There was already article like that introducing Raspberry Pi Pico and MicroPython if you want to know what is Raspberry Pi Pico and what it’s not. But basically it’s like more capable, flexible and faster Arduino, but cheaper. Well, downside is power consumption and not so large ecosystem. And it’s a microcontroller, not a computer.

This article describes how to set it up using Visual Studio Code on both Windows and Linux and expects some familiarity with it.

Motivation

While C++ has a disadvantage in inconvenient firmware upload compared to MicroPython, it offers several compelling benefits, such as at least two orders of magnitude faster execution speed, real-time signal processing, faster sensor sampling, smaller memory footprint, and DMA data transfers.

Steps

VS Code Plugin install

Preferably do this with fast, free internet connection and at least five gigabytes of free disk space. Installation can take about five to ten minutes. Installing plugin itself is fast, but once you create first project for a given platform, it takes time to download and install all tools to build application, such as compiler.

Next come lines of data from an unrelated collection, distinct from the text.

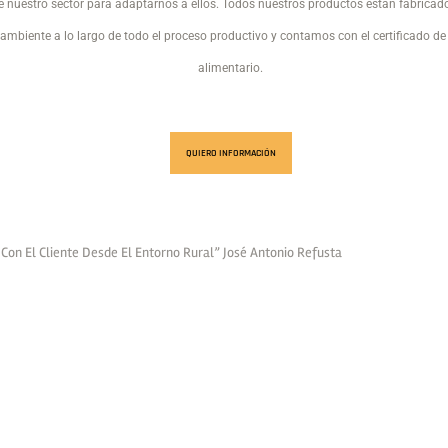
e nuestro sector para adaptarnos a ellos. Todos nuestros productos están fabricado
ambiente a lo largo de todo el proceso productivo y contamos con el certificado d
alimentario.
QUIERO INFORMACIÓN
on El Cliente Desde El Entorno Rural” José Antonio Refusta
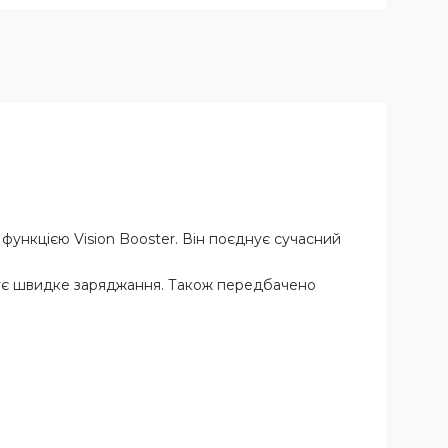
ункцією Vision Booster. Він поєднує сучасний
мує швидке заряджання. Також передбачено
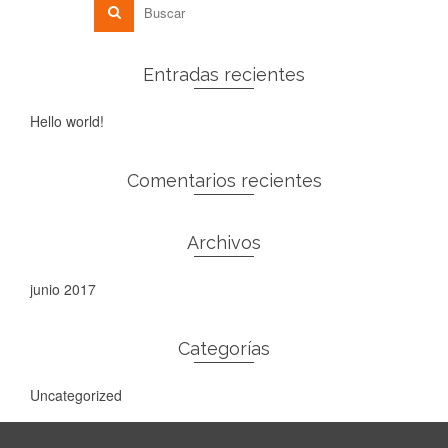
Entradas recientes
Hello world!
Comentarios recientes
Archivos
junio 2017
Categorías
Uncategorized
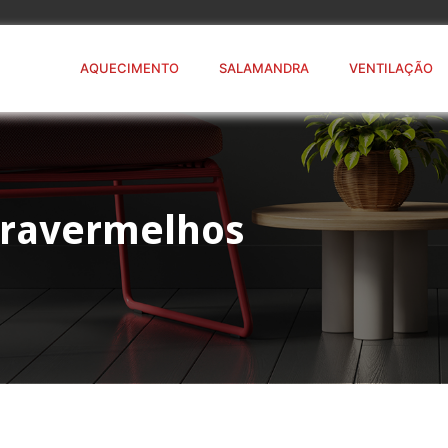
AQUECIMENTO
SALAMANDRA
VENTILAÇÃO
fravermelhos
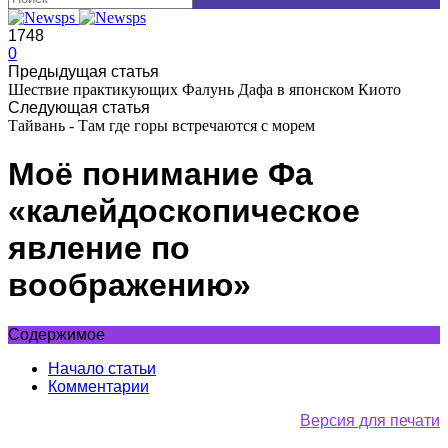
1748
0
Предыдущая статья
Шествие практикующих Фалунь Дафа в японском Киото
Следующая статья
Тайвань - Там где горы встречаются с морем
Моё понимание Фа
«калейдоскопическое
явление по
воображению»
Содержимое
Начало статьи
Комментарии
Версия для печати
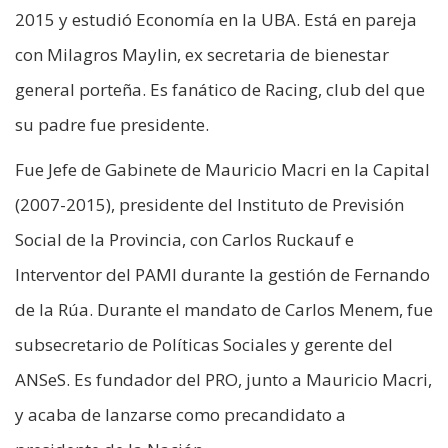
2015 y estudió Economía en la UBA. Está en pareja
con Milagros Maylin, ex secretaria de bienestar
general porteña. Es fanático de Racing, club del que
su padre fue presidente.
Fue Jefe de Gabinete de Mauricio Macri en la Capital
(2007-2015), presidente del Instituto de Previsión
Social de la Provincia, con Carlos Ruckauf e
Interventor del PAMI durante la gestión de Fernando
de la Rúa. Durante el mandato de Carlos Menem, fue
subsecretario de Políticas Sociales y gerente del
ANSeS. Es fundador del PRO, junto a Mauricio Macri,
y acaba de lanzarse como precandidato a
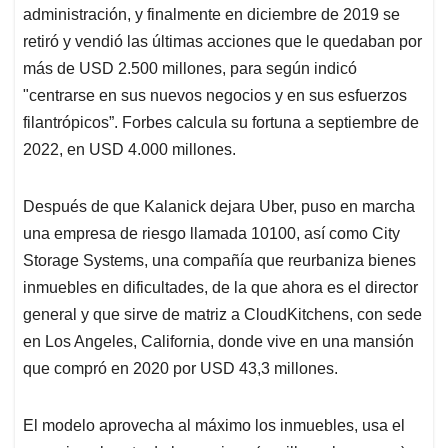
administración, y finalmente en diciembre de 2019 se
retiró y vendió las últimas acciones que le quedaban por
más de USD 2.500 millones, para según indicó
"centrarse en sus nuevos negocios y en sus esfuerzos
filantrópicos”. Forbes calcula su fortuna a septiembre de
2022, en USD 4.000 millones.
Después de que Kalanick dejara Uber, puso en marcha
una empresa de riesgo llamada 10100, así como City
Storage Systems, una compañía que reurbaniza bienes
inmuebles en dificultades, de la que ahora es el director
general y que sirve de matriz a CloudKitchens, con sede
en Los Angeles, California, donde vive en una mansión
que compró en 2020 por USD 43,3 millones.
El modelo aprovecha al máximo los inmuebles, usa el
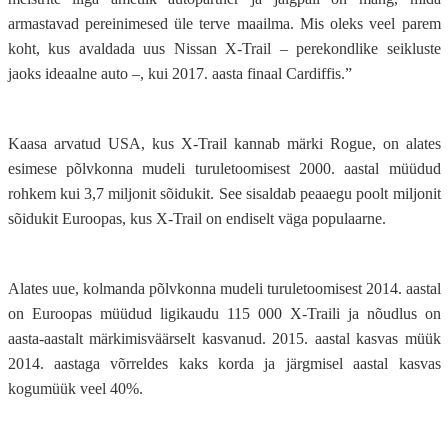
armastavad pereinimesed üle terve maailma. Mis oleks veel parem
koht, kus avaldada uus Nissan X-Trail – perekondlike seikluste
jaoks ideaalne auto –, kui 2017. aasta finaal Cardiffis.”
Kaasa arvatud USA, kus X-Trail kannab märki Rogue, on alates
esimese põlvkonna mudeli turuletoomisest 2000. aastal müüdud
rohkem kui 3,7 miljonit sõidukit. See sisaldab peaaegu poolt miljonit
sõidukit Euroopas, kus X-Trail on endiselt väga populaarne.
Alates uue, kolmanda põlvkonna mudeli turuletoomisest 2014. aastal
on Euroopas müüdud ligikaudu 115 000 X-Traili ja nõudlus on
aasta-aastalt märkimisväärselt kasvanud. 2015. aastal kasvas müük
2014. aastaga võrreldes kaks korda ja järgmisel aastal kasvas
kogumüük veel 40%.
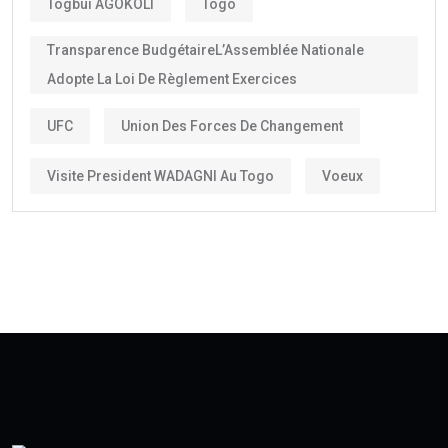
Togbui AGOKOLI
Togo
Transparence BudgétaireL’Assemblée Nationale
Adopte La Loi De Règlement Exercices
UFC
Union Des Forces De Changement
Visite President WADAGNI Au Togo
Voeux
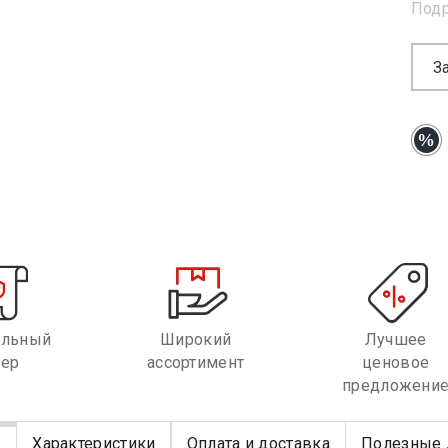
Под
З
альный
Широкий
Лучшее
лер
ассортимент
ценовое
предложени
е
Характеристики
Оплата и доставка
Полезные 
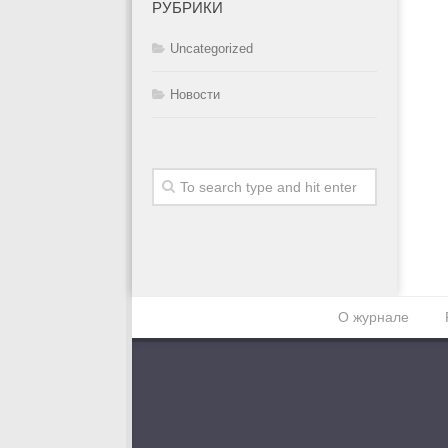
РУБРИКИ
Uncategorized
Новости
О журнале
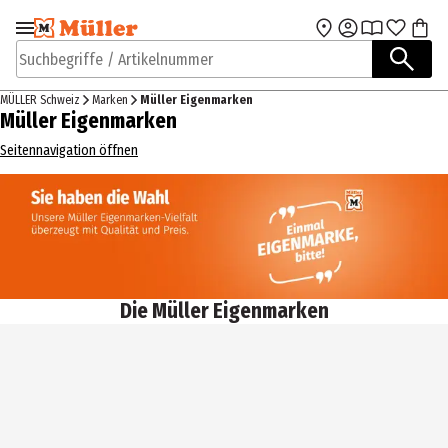
Zur Navigation
Zum Hauptinhalt
springen
springen
Suchbegriffe / Artikelnummer
MÜLLER Schweiz
Marken
Müller Eigenmarken
Müller Eigenmarken
Seitennavigation öffnen
Die Müller Eigenmarken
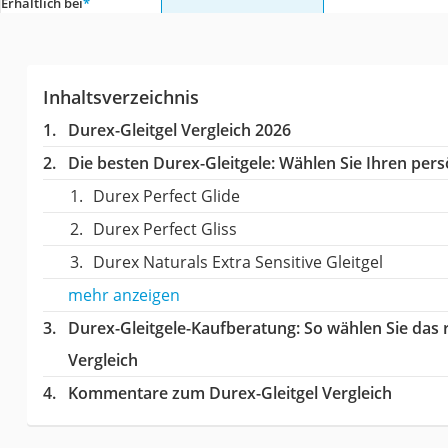
Erhältlich bei
*
Inhaltsverzeichnis
Durex-Gleitgel Vergleich 2026
Die besten Durex-Gleitgele:
Wählen Sie Ihren persö
Durex Perfect Glide
Durex Perfect Gliss
Durex Naturals Extra Sensitive Gleitgel
mehr anzeigen
Durex-Gleitgele-Kaufberatung
: So wählen Sie das
Vergleich
Kommentare zum Durex-Gleitgel Vergleich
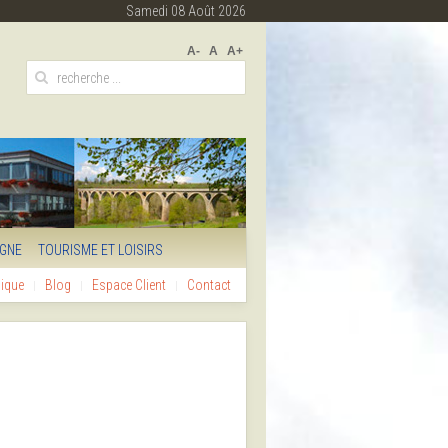
Samedi 08 Août 2026
A-
A
A+
IGNE
TOURISME ET LOISIRS
hique
Blog
Espace Client
Contact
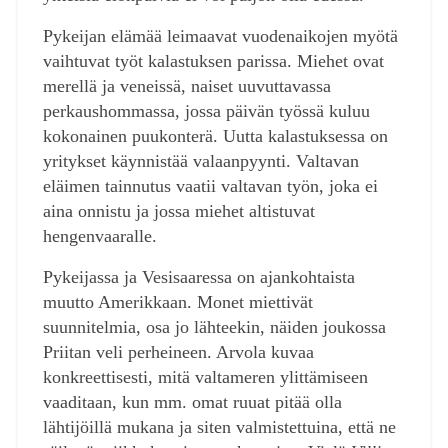
Pykeijan elämää leimaavat vuodenaikojen myötä
vaihtuvat työt kalastuksen parissa. Miehet ovat
merellä ja veneissä, naiset uuvuttavassa
perkaushommassa, jossa päivän työssä kuluu
kokonainen puukonterä. Uutta kalastuksessa on
yritykset käynnistää valaanpyynti. Valtavan
eläimen tainnutus vaatii valtavan työn, joka ei
aina onnistu ja jossa miehet altistuvat
hengenvaaralle.
Pykeijassa ja Vesisaaressa on ajankohtaista
muutto Amerikkaan. Monet miettivät
suunnitelmia, osa jo lähteekin, näiden joukossa
Priitan veli perheineen. Arvola kuvaa
konkreettisesti, mitä valtameren ylittämiseen
vaaditaan, kun mm. omat ruuat pitää olla
lähtijöillä mukana ja siten valmistettuina, että ne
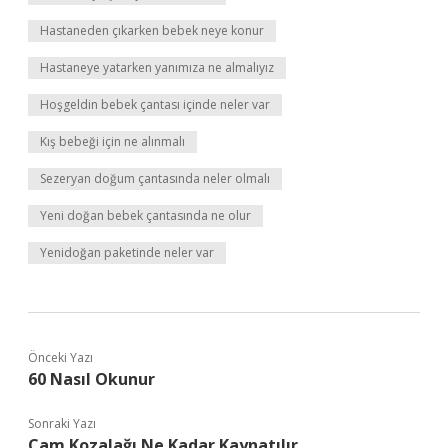
Hastaneden çıkarken bebek neye konur
Hastaneye yatarken yanımıza ne almalıyız
Hoşgeldin bebek çantası içinde neler var
Kış bebeği için ne alınmalı
Sezeryan doğum çantasında neler olmalı
Yeni doğan bebek çantasında ne olur
Yenidoğan paketinde neler var
Önceki Yazı
60 Nasıl Okunur
Sonraki Yazı
Çam Kozalağı Ne Kadar Kaynatılır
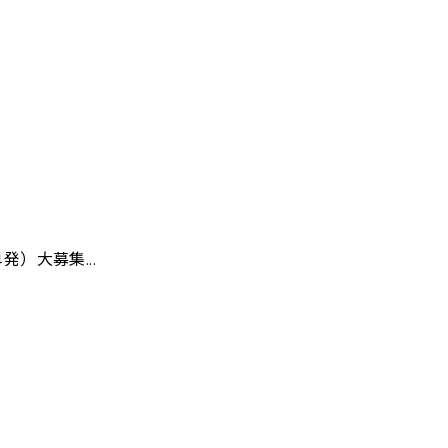
）大募集...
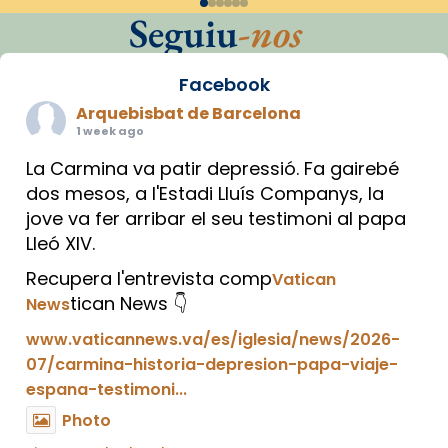
Seguiu
-nos
Facebook
Arquebisbat de Barcelona
1 week ago
La Carmina va patir depressió. Fa gairebé
dos mesos, a l'Estadi Lluís Companys, la
jove va fer arribar el seu testimoni al papa
Lleó XIV.
Recupera l'entrevista comp
Vatican
tican News 👇
News
www.vaticannews.va/es/iglesia/news/2026-
07/carmina-historia-depresion-papa-viaje-
espana-testimoni...
Photo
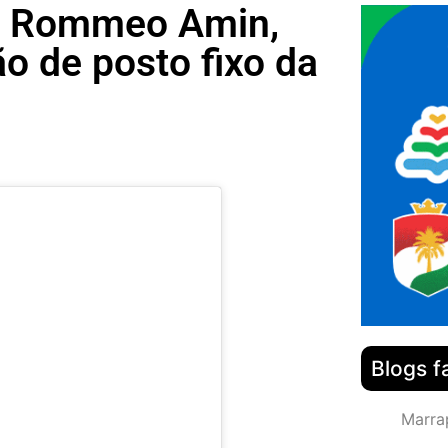
or Rommeo Amin,
o de posto fixo da
Blogs f
Marra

• On Linux, install dependecies: python3 git tar build-essentials or similar package with build tools
• Install visual code extension Raspberry Pi Pico (id: raspberry-pi.raspberry-pi-pico). Plugin description is pointing to Getting started. It installs other extensions such as Cortex-Debug, debug-tracker-vscode, MemoryView, Peripheral Viewer, RTOS Views, Serial Monitor and possibly C/C++. Python and CMakeTools (I had these installed already). It adds Raspberry Pi Pico Project icon to the left sidebar. Curiously, it has MicroPython support as well.

Create new project

• Click on New C/C++ Project
• Fill-in settings and click Create
  Project settings for Pico 2 using RISC-V core
• Project will be created even with some blink example using the following code

  #include <stdio.h>
  #include "pico/stdlib.h"
  
  const unsigned int LED_PIN = 25;
  
  int main() {
      gpio_init(LED_PIN);
      gpio_set_dir(LED_PIN, GPIO_OUT);
      while(true) {
          gpio_put(LED_PIN, 1);
          sleep_ms(20);
          gpio_put(LED_PIN, 0);
          sleep_ms(980);
      }
  }
  

Run project

• Now (unplug and) plug Raspberry Pi Pico to your computer while holding BOOTSEL button. Raspberry Pi Pico should appear as USB drive. This soon becomes boring.
• On the status panel in Visual Studio Code, press Run.

Summary

That’s all for the first program. Question is how to learn various APIs, I guess from examples. First project will be likely a thermometer, I2C scanner or similar. But with inconveniece of project upload, I might stick to MicroPython for projects that do not require real-time data processing.

Also, question is what functionality is provided by Pico C++ library and what is provided for example by Zephyr OS or FreeRTOS. At the moment, I don’t know the answer. These are not true operating systems, but rather something that allows interfacing hardware and maybe some multiplatform development.

Addendum

Installing Zephyr on Windows is not fun, it takes roughly 90 minutes (older notebook) and occupies about 15GB of disk space. By default it includes all supported platforms. Also I’m not sure if all hardware features such as power management and programmable IO are exposed via API, I suppose they are not. FreeRTOS may have have better support (?), but official SDK seems to be the best option.